Homeland Security tests AI waters with tools for intel analysts
The pilot program is starting with unclassified data.
Intelligence analysts at the Homeland Security Department are experimenting with cloud-based AI tools on sensitive but unclassified data to help make their jobs easier—but there will always be a human in the loop, Avery Alpha, principal deputy undersecretary for intelligence and analysis, said Thursday.
“We're in a bit of a hybrid information environment, my piece of the intel community specifically, because…DHS Intel was created after 9/11 to plug that gap that became very obvious between the state and local partners, and the more highly classified intel community,” Alpha said during a panel on AI and national security challenges at the Amazon Web Services Summit in Washington, D.C. The invite-only panel was hosted by the Atlantic Council.
“We're really that bridge to push information in both directions, try to get the messaging, the sensitivity from the highest classified levels down to something that we can share with state and local and then infuse their insights back into the more closed-off operating environment of the federal [intelligence community].”
State and local law enforcement organizations use a lot of “for official use only” or sensitive data—which is not secret, but still has to be handled with care.

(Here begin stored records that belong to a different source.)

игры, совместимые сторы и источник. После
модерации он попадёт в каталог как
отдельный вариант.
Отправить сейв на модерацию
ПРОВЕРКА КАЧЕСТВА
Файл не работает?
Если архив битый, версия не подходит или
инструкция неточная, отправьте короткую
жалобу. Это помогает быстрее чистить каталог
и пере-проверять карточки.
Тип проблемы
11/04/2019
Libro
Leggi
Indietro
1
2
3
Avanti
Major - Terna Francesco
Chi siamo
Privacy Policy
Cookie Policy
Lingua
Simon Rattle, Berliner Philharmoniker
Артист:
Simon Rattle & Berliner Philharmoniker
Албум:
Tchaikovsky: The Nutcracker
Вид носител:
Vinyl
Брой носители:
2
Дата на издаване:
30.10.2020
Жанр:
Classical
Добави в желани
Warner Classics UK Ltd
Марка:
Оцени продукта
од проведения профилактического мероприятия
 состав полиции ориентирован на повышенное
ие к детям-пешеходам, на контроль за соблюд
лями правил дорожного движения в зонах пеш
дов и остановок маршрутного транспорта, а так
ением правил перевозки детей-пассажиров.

That data “still has plenty of restrictions and a lot of concerns when you're looking at the data you're putting into these models, because of course, [companies] own it, for lack of better word, once you put it into your prompts,” Alpha said. “So we are waiting for these things to go FedRAMP High, so we can fully implement them in the classified space, and then build in the guardrails necessary to ensure that bias is not introduced, ensure that we can see the underlying sourcing, because my analysts need to be able to speak to the actual originating source for every element of the argument that's being built and then created with the output.”
Alpha stressed that intelligence analysts will also need to be able to use their judgment to assess the accuracy of information the AI tools spit out.

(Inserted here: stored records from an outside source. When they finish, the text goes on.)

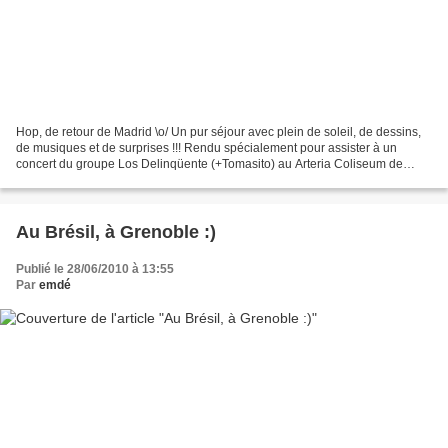
Hop, de retour de Madrid \o/ Un pur séjour avec plein de soleil, de dessins,
de musiques et de surprises !!! Rendu spécialement pour assister à un
concert du groupe Los Delinqüente (+Tomasito) au Arteria Coliseum de
Madrid, j'avais néanmoins une idée...
Au Brésil, à Grenoble :)
Publié le 28/06/2010 à 13:55
Par
emdé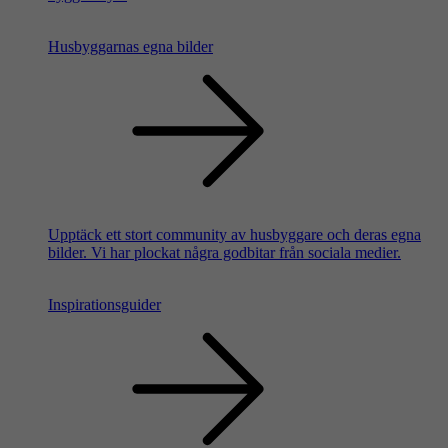
Husbyggarnas egna bilder
Upptäck ett stort community av husbyggare och deras egna
bilder. Vi har plockat några godbitar från sociala medier.
Inspirationsguider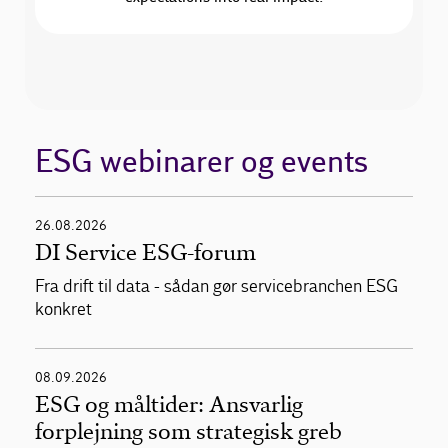
ESG webinarer og events
26.08.2026
DI Service ESG-forum
Fra drift til data - sådan gør servicebranchen ESG
konkret
08.09.2026
ESG og måltider: Ansvarlig
forplejning som strategisk greb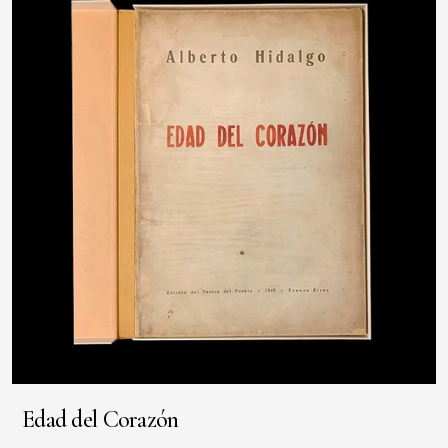
Edad del Corazón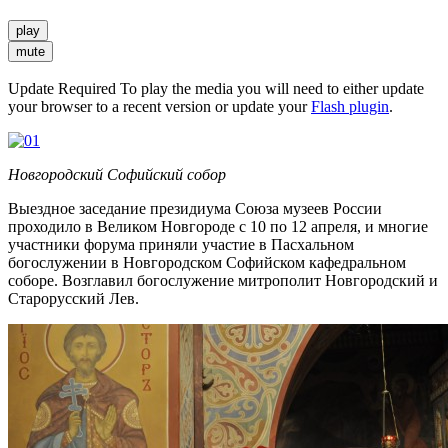
play
mute
Update Required
To play the media you will need to either update
your browser to a recent version or update your
Flash plugin
.
Новгородский Софийский собор
Выездное заседание президиума Союза музеев России
проходило в Великом Новгороде с 10 по 12 апреля, и многие
участники форума приняли участие в Пасхальном
богослужении в Новгородском Софийском кафедральном
соборе. Возглавил богослужение митрополит Новгородский и
Старорусский Лев.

“We have to be able to describe what the logic was behind it. And this can be a very helpful tool as a starting point. But at the end of the day, I want a person to get in and say…’This piece of information, I will put more confidence in it. This one not so much. And at the end of the day, my overall confidence level is X.’”

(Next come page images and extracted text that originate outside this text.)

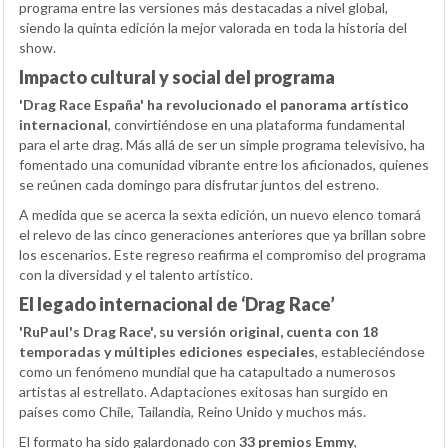
programa entre las versiones más destacadas a nivel global,
siendo la quinta edición la mejor valorada en toda la historia del
show.
Impacto cultural y social del programa
'Drag Race España' ha revolucionado el panorama artístico
internacional
, convirtiéndose en una plataforma fundamental
para el arte drag. Más allá de ser un simple programa televisivo, ha
fomentado una comunidad vibrante entre los aficionados, quienes
se reúnen cada domingo para disfrutar juntos del estreno.
A medida que se acerca la sexta edición, un nuevo elenco tomará
el relevo de las cinco generaciones anteriores que ya brillan sobre
los escenarios. Este regreso reafirma el compromiso del programa
con la diversidad y el talento artístico.
El legado internacional de ‘Drag Race’
'RuPaul's Drag Race', su versión original, cuenta con 18
temporadas y múltiples ediciones especiales
, estableciéndose
como un fenómeno mundial que ha catapultado a numerosos
artistas al estrellato. Adaptaciones exitosas han surgido en
países como Chile, Tailandia, Reino Unido y muchos más.
El formato ha sido galardonado con
33 premios Emmy
,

DHS is testing the tools in unclassified environments first to help the workforce get familiar with the technology.
“We are piloting now with our workforce with the appropriate training and managerial approval, using the fully unclassified models in unclassified space with unclassified prompts to do those beginning drafts of training or briefing materials, and then to infuse that into the classified space and add manually the material,” Alpha said. “My intent with that is to give my team the ability to get familiar with the tools. And so when we do have models that can operate securely in our classified environment entirely, they'll know how to play with it and manipulate it because it's a skill to learn how to do a proper prompt and how to ask the questions the right way.”
Late last year, the White House pushed for all of the federal government to implement artificial intelligence where possible, through an executive order followed by a set of executive actions to manage risks announced in January.
DHS is also putting data scientists in its analytics centers to encourage “cross talk” with “technical experts, learning analysis and tradecraft and the needs and the key intelligence questions, and then how we can take those back and better manipulate the large data sets that we have, to extract insights that then enrich their analytic products,” Alpha said.
The department has used those methods to identify migration trends for border security and used AI tools to spot suspicious visa applications.
“We've also used AI tools to help us identify individuals from some of our foreign adversary nations who are trying to exploit our visa system, to their own benefit, and flag those visa applicants, refer them for appropriate action within our own government, and then also share that concern surrounding some of these applications … with our Five Eyes partners,” she said.